Shana Moore wrote:
[quote="AAAhmed46]You can move away from it, or you can "Wave" to it. [...]It teaches 'rolling' with the punches. You can also use it to get a hold of a limb,[...]Moving with the strike gives you a choice to train one of two things: Body toughening and mental toughening or a form of evasion. If you take the strike, your conditioning. If you don't, your moving with it and avoid getting hit.
Thanks Adam, that makes sense. I can grasp the basics of this mentally, but I think, as you imply, it takes a lot of partner work. Cool stuff!
[quote="AAAhmed46]I find for sparring/fighting bag and pad work help more for not gassing in an exchange, while the running is overall good for you, and great for footwork. Basically stamina while using movement(Does this make sense?)
I had a boxing coach(www.realselfdefensecenter.com
) say that stamina for exchanges and grappling isn't as areobic as footwork.
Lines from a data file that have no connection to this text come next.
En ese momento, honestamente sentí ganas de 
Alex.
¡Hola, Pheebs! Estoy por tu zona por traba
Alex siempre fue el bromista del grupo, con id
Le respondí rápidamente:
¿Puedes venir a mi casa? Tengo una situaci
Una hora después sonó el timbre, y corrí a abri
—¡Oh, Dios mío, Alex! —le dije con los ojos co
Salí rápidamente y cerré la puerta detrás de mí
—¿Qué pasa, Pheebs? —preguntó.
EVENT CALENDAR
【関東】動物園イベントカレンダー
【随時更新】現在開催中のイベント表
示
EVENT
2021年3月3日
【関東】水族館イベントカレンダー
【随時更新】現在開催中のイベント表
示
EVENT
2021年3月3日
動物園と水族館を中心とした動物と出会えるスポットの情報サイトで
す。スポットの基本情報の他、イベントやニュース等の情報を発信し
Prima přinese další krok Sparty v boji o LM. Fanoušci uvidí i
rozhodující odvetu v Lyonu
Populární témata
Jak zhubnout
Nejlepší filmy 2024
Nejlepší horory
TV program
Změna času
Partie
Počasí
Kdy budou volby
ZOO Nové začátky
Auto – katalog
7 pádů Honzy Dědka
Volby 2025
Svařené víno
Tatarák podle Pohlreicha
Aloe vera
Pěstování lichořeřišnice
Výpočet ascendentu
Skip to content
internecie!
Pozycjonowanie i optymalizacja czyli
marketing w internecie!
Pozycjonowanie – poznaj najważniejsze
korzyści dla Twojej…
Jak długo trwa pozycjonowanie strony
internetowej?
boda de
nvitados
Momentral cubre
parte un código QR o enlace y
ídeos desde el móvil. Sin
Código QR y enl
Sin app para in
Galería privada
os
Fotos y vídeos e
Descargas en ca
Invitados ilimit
What do you guys say?[/quote]
Is it that exchanges and grappling involve conscious targeted thought as well as action, whereas basic cardio can sometimes be a mindless or mind unconnected activity? So doing bag work, etc. builds in that physical-mental stamina instead of just "doing it"?
Yep, lots of partner work.
As for stamina, let me put it like this:
Sparring consists of striking at your opponents, as well as moving around. When it comes to movement, such as moving toward, away from, to the side or around your opponent, i find running really helps alot. Running resembles it enough to improve just how long you can move around.
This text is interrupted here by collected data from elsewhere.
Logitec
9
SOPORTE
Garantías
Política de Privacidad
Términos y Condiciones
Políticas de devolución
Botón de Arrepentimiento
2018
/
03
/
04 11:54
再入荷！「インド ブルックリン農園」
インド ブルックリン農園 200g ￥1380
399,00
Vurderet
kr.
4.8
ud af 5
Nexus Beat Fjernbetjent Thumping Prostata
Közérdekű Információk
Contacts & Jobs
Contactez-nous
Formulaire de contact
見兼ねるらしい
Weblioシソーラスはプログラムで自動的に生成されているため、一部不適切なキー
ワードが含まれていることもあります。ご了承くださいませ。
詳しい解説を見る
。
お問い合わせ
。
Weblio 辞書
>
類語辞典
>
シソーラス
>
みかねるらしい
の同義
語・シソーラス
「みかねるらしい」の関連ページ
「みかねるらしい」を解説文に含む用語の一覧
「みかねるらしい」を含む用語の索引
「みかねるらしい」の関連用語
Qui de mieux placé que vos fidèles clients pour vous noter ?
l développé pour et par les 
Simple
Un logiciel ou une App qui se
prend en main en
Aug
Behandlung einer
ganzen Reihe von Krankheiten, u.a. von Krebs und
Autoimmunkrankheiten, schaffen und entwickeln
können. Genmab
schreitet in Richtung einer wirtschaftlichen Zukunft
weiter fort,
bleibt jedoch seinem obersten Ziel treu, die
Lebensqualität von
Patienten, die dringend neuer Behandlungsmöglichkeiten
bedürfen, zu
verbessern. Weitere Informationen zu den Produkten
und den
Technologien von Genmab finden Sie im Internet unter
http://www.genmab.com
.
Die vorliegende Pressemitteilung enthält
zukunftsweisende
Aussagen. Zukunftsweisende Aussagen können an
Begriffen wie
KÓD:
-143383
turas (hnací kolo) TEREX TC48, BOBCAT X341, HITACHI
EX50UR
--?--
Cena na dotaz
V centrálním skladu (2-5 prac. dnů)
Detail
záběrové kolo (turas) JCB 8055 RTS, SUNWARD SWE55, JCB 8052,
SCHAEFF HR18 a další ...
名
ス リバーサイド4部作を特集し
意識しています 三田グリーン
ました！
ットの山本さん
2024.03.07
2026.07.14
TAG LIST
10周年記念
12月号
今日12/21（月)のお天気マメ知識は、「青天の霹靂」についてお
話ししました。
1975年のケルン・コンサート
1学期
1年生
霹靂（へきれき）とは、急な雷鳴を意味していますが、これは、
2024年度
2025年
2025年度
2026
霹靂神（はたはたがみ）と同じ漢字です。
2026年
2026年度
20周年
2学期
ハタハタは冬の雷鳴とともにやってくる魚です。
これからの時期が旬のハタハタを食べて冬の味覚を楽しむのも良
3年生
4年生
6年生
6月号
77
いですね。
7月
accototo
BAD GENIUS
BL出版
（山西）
But when it comes for actually punching, kicking, exchanges, it's either aneorobic or just different, but i find hitting the bag and padwork help more. Maybe just because it's similar to the actual activity or something else.
Ive seen guys who have run triathlons gas within five minutes of boxing and wrestling.
Ive seen an amateur boxer gas within minutes of BJJ.
....keep in mind, i could also be horribly horribly wrong about this.